“Saat ini, hanya sekitar 11% dari perkiraan total pasien hemofilia di Indonesia yang telah terdiagnosis, menunjukkan masih banyak kasus yang belum terdeteksi,” lanjutnya.
Salah satu komplikasi serius yang dapat terjadi adalah terbentuknya inhibitor, yaitu antibodi yang menghambat efektivitas terapi faktor pembekuan darah.
Penelitian yang dilakukan oleh Unit Kerja Koordinasi Hematologi-Onkologi Ikatan Dokter Anak Indonesia tahun 2022 menemukan bahwa prevalensi inhibitor faktor VIII pada anak-anak dengan hemofilia A di 12 kota besar di Indonesia mencapai 9,6%.
dr. Novie menambahkan, tantangan besar lainnya dalam manajemen hemofilia di Indonesia adalah terbatasnya akses terhadap pengobatan yang merata di seluruh wilayah.
Menurutnya, fasilitas diagnosis dan pengobatan umumnya terkonsentrasi di kota-kota besar, sementara pasien di daerah terpencil masih harus menghadapi keterbatasan layanan medis, baik dari segi infrastruktur, ketersediaan obat faktor pembekuan, hingga tenaga medis yang paham tentang gangguan perdarahan.

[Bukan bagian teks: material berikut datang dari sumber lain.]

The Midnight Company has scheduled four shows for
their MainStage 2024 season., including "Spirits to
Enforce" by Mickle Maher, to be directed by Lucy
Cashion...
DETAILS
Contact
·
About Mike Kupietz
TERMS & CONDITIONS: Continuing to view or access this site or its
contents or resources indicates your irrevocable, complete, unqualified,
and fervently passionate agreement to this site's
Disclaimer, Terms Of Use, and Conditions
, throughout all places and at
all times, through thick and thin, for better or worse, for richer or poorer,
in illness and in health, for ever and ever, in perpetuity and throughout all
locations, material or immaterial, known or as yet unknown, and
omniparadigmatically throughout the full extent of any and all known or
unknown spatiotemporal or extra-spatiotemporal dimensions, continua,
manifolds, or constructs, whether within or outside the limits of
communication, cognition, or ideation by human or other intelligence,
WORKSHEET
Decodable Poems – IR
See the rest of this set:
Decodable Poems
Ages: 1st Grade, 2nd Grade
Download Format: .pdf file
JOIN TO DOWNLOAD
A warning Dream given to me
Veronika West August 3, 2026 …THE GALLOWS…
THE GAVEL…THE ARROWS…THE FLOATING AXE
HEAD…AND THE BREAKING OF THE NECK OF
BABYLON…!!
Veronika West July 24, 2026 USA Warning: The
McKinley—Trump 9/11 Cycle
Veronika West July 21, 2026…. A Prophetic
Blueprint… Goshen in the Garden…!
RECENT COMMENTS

“Oleh karena itu, penting bagi kita untuk terus mengadvokasikan hal ini demi meningkatkan diagnosis dan tatalaksana hemofilia, serta penyakit perdarahan lainnya di Indonesia,” tutupnya.
Head of Oncology & Rare Disease Business Unit PT Takeda Indonesia, Shinta Caroline, menyampaikan bahwa pihaknya memahami bahwa perjalanan para pasien dan keluarga penyandang hemofilia penuh tantangan.